Material provided below:

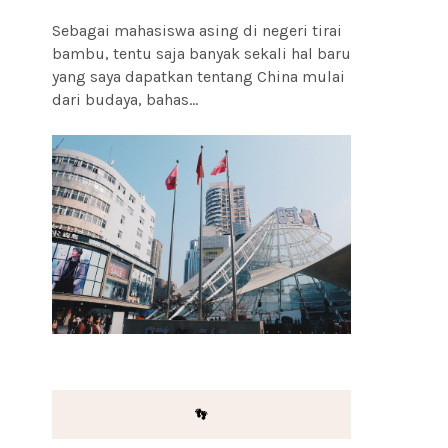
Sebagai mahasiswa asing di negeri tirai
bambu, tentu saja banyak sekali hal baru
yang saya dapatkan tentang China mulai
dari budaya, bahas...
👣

End of Material provided.
Material provided below:

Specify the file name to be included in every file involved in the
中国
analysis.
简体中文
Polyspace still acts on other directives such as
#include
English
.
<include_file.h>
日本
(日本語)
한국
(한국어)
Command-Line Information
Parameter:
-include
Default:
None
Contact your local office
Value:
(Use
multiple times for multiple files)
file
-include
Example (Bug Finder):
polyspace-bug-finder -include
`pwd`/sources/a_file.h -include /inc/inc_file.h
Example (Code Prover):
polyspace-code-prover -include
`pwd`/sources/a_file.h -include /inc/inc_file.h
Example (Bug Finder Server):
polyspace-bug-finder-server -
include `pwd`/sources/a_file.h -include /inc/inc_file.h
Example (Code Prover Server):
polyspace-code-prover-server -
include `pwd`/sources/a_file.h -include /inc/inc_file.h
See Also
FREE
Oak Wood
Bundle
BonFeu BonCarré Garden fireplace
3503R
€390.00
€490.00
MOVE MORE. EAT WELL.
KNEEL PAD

End of Material provided.

For the word "Example", find every line in the data that holds it and copy that line.

Example (Bug Finder):
Example (Code Prover):
Example (Bug Finder Server):
Example (Code Prover Server):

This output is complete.